Task brief - The answer is the data below, repeated exactly, with no pictures included.
*** Opening Dataset records ***
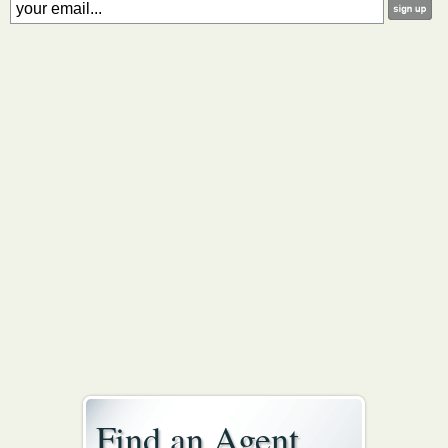
Find an Agent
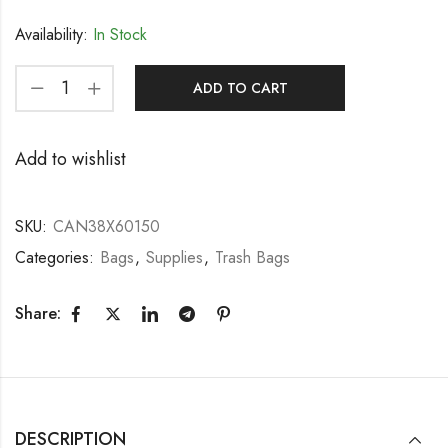
Availability:
In Stock
ADD TO CART
Add to wishlist
SKU:
CAN38X60150
Categories:
Bags
,
Supplies
,
Trash Bags
Share:
DESCRIPTION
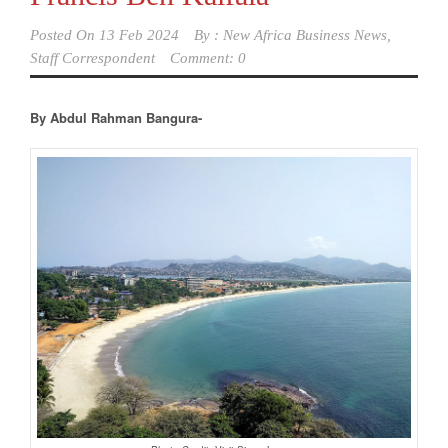
Posted On
13 Feb 2024
By :
New Africa Business News,
Staff Correspondent
Comment: 0
By Abdul Rahman Bangura-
*** Closing Dataset records ***
Finished task -
Find an Agent
Availability:
In Stock
ADD TO CART
Add to wishlist
SKU:
CAN38X60150
Categories:
Bags
,
Supplies
,
Trash Bags
Share:
DESCRIPTION
Posted On
13 Feb 2024
By :
New Africa Business News,
Staff Correspondent
Comment: 0
By Abdul Rahman Bangura-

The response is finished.